[What Is Free Trade? by Frederick Bastiat]@TWC D-Link book
What Is Free Trade?

CHAPTER VI
9/23

By these transactions he not only got rid of his elephant, but both he and the country clearly gained $50,000.

Yet according to Mr.Greeley's single eye the country suffered to the extent of $200,000, for in the exports appeared nothing, but among the imports $200,000 worth of foreign gewgaws, only fit to keep time with.
G, (an actual transaction) shipped by the Great Eastern on her last voyage from New York, lard and other merchandise, worth in New York $600,000, the fact of which, in the hurry of business, he failed to report to the Custom House, and it therefore did not appear in the exports.

This lard was carried to England, where it found no sale, and was reshipped to New York.

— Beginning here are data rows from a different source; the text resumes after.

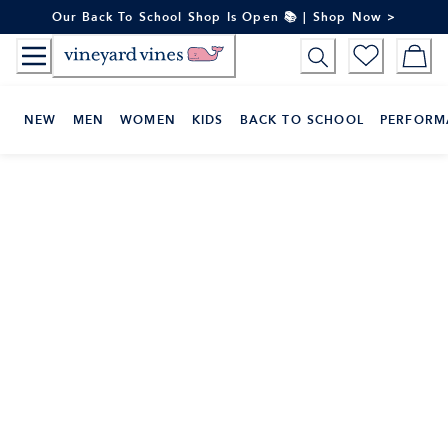
Skip
Our Back To School Shop Is Open 📚 | Shop Now >
to
Content
NEW
MEN
WOMEN
KIDS
BACK TO SCHOOL
PERFORM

G only escaped being charged duty on it when it arrived, by swearing that it had been originally shipped from here in good faith; yet it was entered as an import (free of duty), and showed, according to Mr.Greeley's one eye, that the country was on the road to ruin $600,000 worth.
H, lived in Brownsville, Texas, where he had a lot of arms and gunpowder, worth $100,000.

The Mexicans levied a very high import duty on these articles, and they consequently bore a very high price in Matamoras, just opposite, being worth in the market of that town no less than $250,000.